No one answers because it’s not a question any of them can answer. But I already know. I’m nothing. There’s nothing left but a shell of the man I was supposed to be.
“You,” Cooper says finally, his voice softer now. “You’re left. That’s always been enough.”
I want to believe him, but I can’t. I don’t know the version of me without hockey, and I don’t want to.
“I went to college like you asked and got a bullshit degree,” I mutter. “But that was never the plan. The only thing I’ve ever wanted is to play hockey.”
“You’ve got us.” Parker clears his throat, stepping beside me and placing his hand on my arm.
“Then don’t let him bench me,” I say, voice shaking.
Coach exhales sharply. “You don’t need another concussion or cardiac episode to feel useful.”
“I’m not trying to prove anything.”
“You’re trying to outrun the truth. Pretending you’re invincible doesn’t make you indestructible.”
“I’m not—”
“Then why lie about the symptoms?” he cuts in, voice cold.
My mouth opens, but nothing comes out because he’s right. I did lie about being cleared because I didn’t want to be seen as fragile, scared, broken open, and spilling out in front of the people who need me to be strong. Coach steps close enough that I can see the lines around his eyes.
“I trusted Cole to get his shit together, but he wasn’t man enough to do it. And now I have to sit by and wait for him to spiral until there is nothing left but pure devastation.”
“Say that again,” Cooper growls, lunging toward him, but Parker’s already grabbing him, holding him back.

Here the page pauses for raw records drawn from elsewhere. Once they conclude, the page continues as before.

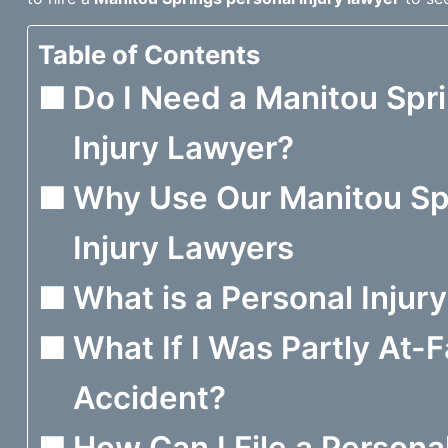
Table of Contents
Do I Need a Manitou Spr
Injury Lawyer?
Why Use Our Manitou Sp
Injury Lawyers
What is a Personal Injur
What If I Was Partly At-F
Accident?
How Can I File a Personal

“You don’t get to say a fucking thing about our brother!” Cooper shouts, straining against Parker’s arms. “You don’t get to twist his name into a weapon just because you’re a selfish prick that pushed away his own daughter.”

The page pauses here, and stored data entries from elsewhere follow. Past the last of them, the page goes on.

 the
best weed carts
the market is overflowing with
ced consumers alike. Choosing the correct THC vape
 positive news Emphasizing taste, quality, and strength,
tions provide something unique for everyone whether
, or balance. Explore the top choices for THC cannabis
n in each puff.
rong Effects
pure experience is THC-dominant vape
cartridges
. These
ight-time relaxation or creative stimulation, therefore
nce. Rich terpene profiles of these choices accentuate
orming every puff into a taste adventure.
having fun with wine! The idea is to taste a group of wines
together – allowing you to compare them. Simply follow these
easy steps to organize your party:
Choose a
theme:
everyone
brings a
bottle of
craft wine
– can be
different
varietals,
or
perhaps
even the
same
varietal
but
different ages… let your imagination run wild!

“This has nothing to do with Michele. Cole is a fucking drug addict who’d rather take pills than man up to his problem,” Coach responds calmly.
“I can’t take the chance that Beau isn’t man enough either.

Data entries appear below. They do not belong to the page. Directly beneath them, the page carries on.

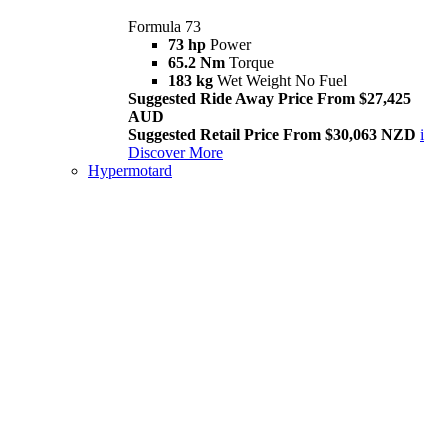
Formula 73
73 hp
Power
65.2 Nm
Torque
183 kg
Wet Weight No Fuel
Suggested Ride Away Price From $27,425
AUD
Suggested Retail Price From $30,063 NZD
i
Discover More
Hypermotard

He’s going on the IR until he can produce a certified doctor release that says he’s fit to play. ”
My entire world is unraveling around me, shattering into a million pieces that I’m not sure I can ever put back together again. I can feel it in my chest, in the pressure behind my eyes, in the breath I can’t catch.
“Please don’t do this. Let me take the tests and train off-ice. Let me try. Don’t make this official. Not yet.”
Coach stands there for a few moments before sighing loudly. “Go home to Redwood Falls. Rest. Skate with the peewee team. Listen to your doctor. If the results come back clean, we’ll talk.”
I swallow the panic rising in my throat. “So that’s it?”
“Yes, that’s it. You’re on IR until playoffs.”
The moment the door shuts behind Coach Mercer with a dull click, something inside me caves.
I stay frozen in place; my legs feel like they aren’t mine anymore—too heavy and too hollow all at once.
The weight of the moment should’ve passed.
He’s gone, and I’m on the injured reserve list until I get cleared.
Completely. After a doctor has run all the tests and taken all the blood they want.
But until then, I’m headed back to Redwood Falls.
Coach has made his decision, albeit a bad one, but I can’t do anything about it.
It’s over and done with, but my body doesn’t know that.
The sound of the door closing continues to echo in my chest like a gunshot as I try to breathe, just breathe.
But the air doesn’t come out smoothly. It catches high in my chest, shallow and tight.
My lungs feel like they’re shrinking, ribs cinched too tight to stretch.
The room tilts again, but not like earlier when I stood up too fast. This time, the floor is sliding out from under me, and I need to grip the edge of the bed just to stay upright.